The future of light
The lighting market is constantly changing. LEDs and OLEDs are now positioned to replace classic lighting in residential and professional spaces. These increasingly efficient and innovative lighting solutions will change the way the world looks to the future of lighting. At Verbatim, our innovative Violet Chip technology and OLED panels combined with the backing of our parent company, Mitsubishi Chemical Holdings Corporation (MCHC), position us as a leader in this market.
Visit the technology section of this site to find additional information on our innovative Violet Chip and OLED offerings.
The LED (Light Emitting Diode) was first discovered almost a century ago. In the early 1960’s the first practical devices were developed in the US. These were red LEDs used for indicators and alphanumeric displays. Since then blue, green and violet light emitting LEDs have been developed and research has concentrated on achieving lower costs with higher light output and efficiency.
In order to create the white light needed for general lighting the LEDs are surrounded by phosphor materials that transform the monochromatic light from a blue or near-UV LED to broad-spectrum white light. The development and sale of LED substrates, phosphors and encapsulants are a key focus for MCHC.

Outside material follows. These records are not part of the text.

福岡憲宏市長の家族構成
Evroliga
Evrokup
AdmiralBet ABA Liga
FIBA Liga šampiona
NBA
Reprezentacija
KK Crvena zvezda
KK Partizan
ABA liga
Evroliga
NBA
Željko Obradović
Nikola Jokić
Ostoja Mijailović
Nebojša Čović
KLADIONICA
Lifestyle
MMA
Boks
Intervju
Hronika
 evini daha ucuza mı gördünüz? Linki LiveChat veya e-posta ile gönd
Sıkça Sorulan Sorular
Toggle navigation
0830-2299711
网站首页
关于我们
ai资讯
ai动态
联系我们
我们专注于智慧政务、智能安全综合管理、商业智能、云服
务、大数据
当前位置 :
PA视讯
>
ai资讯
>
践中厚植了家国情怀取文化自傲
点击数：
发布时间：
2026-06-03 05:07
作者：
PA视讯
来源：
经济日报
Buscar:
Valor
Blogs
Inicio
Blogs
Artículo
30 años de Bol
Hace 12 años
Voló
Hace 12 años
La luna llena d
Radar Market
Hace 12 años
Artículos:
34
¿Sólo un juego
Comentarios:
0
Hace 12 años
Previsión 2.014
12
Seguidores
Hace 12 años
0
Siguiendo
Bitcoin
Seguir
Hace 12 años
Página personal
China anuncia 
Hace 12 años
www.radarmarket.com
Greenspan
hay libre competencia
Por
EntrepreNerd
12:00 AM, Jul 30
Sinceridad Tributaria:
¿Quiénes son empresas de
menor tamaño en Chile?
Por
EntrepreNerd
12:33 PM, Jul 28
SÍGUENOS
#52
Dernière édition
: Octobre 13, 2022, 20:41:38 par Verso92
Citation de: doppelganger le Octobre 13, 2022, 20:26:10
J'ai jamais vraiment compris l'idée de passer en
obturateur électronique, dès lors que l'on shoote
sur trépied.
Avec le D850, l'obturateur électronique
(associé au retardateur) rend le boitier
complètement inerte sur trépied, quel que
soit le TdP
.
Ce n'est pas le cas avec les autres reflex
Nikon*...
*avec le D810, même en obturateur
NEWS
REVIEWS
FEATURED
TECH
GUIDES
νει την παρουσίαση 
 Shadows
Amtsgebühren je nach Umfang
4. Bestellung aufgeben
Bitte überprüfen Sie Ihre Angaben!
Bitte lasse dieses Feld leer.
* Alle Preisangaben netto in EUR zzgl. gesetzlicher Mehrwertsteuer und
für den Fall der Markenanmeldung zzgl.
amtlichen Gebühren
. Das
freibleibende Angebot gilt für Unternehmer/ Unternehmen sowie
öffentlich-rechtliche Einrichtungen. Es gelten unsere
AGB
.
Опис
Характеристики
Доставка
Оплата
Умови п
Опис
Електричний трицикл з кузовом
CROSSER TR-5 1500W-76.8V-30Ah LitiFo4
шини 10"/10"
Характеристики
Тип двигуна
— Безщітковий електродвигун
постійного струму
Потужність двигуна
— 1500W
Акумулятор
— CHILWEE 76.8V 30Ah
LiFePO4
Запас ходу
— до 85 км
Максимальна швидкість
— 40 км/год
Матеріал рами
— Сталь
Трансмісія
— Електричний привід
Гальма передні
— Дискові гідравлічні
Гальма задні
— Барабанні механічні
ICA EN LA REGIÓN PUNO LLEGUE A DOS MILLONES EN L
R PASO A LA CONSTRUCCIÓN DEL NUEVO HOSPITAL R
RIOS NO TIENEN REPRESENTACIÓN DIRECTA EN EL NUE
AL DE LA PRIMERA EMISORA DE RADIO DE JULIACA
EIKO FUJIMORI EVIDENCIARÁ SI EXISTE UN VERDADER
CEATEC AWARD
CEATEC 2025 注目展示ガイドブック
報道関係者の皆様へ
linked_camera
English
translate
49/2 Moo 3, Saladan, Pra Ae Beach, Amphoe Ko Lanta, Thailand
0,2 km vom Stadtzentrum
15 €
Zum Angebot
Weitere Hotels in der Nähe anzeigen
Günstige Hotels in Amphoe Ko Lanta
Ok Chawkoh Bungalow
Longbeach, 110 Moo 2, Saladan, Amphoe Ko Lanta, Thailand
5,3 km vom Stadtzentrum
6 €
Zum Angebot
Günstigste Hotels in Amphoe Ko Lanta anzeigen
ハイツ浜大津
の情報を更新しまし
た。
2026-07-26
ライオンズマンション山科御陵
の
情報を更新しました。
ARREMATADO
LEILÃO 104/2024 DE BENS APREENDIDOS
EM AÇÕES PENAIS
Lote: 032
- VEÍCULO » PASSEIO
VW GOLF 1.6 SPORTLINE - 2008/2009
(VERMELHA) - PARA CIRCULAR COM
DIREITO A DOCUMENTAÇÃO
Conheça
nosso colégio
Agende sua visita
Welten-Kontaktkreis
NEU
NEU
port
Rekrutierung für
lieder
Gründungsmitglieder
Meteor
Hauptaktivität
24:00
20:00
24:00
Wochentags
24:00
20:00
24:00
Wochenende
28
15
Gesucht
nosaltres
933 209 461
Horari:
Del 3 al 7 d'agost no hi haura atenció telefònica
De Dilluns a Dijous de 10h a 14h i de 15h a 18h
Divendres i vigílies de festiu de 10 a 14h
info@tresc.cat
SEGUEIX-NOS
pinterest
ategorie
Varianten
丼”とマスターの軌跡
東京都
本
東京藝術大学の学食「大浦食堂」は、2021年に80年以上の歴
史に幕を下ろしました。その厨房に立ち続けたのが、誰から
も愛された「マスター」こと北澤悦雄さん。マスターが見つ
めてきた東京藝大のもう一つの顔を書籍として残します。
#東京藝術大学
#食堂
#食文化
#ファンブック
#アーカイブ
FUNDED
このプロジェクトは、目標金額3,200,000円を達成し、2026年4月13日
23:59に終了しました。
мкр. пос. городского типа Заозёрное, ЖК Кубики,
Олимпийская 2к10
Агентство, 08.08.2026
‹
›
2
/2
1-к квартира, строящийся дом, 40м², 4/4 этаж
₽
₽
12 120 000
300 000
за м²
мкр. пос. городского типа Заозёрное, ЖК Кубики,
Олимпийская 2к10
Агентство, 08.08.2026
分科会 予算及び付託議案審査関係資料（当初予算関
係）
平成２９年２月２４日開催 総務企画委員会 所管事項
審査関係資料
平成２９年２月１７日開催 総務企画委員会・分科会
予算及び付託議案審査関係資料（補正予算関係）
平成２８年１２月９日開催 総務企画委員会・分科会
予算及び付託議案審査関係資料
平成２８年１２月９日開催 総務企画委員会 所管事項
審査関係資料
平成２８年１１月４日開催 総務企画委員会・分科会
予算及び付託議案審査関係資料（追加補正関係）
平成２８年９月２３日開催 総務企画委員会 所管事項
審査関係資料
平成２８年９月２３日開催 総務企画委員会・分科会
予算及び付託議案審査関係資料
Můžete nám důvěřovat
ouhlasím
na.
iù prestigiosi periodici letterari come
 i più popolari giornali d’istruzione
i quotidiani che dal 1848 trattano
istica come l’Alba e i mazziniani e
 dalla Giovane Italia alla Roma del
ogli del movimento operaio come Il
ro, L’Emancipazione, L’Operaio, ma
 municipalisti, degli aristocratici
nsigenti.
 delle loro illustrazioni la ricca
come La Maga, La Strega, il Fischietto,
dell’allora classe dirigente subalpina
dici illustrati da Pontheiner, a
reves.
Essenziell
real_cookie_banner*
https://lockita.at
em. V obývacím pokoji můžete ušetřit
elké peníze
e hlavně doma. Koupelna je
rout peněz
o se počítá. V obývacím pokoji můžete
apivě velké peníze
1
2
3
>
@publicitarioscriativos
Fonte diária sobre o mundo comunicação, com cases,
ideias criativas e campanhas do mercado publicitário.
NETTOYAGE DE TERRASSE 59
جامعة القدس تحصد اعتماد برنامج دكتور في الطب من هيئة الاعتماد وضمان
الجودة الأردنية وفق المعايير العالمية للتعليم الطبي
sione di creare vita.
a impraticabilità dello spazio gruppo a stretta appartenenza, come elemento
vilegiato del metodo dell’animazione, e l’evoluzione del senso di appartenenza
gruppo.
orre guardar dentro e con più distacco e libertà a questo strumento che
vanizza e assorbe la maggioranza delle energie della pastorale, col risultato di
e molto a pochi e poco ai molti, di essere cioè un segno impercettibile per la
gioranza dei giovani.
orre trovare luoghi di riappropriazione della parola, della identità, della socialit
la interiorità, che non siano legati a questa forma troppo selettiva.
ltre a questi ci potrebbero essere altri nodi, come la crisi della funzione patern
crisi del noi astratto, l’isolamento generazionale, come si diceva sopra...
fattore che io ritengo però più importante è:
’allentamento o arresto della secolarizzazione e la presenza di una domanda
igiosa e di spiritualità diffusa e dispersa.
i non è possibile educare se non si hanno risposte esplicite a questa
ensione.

LED bulbs and lighting fixtures combine the methods and materials described above, electrical circuits to drive the LEDs, an optical lens to extract and focus the light, and heat sinks to maintain the LED’s optimum operating temperature.
Retrofit light bulbs are now available to replace most incandescent and CFL bulbs. The efficiency of an LED bulb is approximately five times that of a standard incandescent bulb, so that even though the initial cost of an LED lamp is higher than the incandescent type the additional cost is more than recovered through the lower energy usage and much longer life of the LED bulb. LED lamps are also environmentally friendly because they lessen the need for power generation and do not contain hazardous materials such as mercury.
Lighting in homes and businesses typically accounts for about 20% of electrical energy use. Conversion of incandescent lighting to LED-based lighting can have a major impact on national energy usage and individual carbon footprints.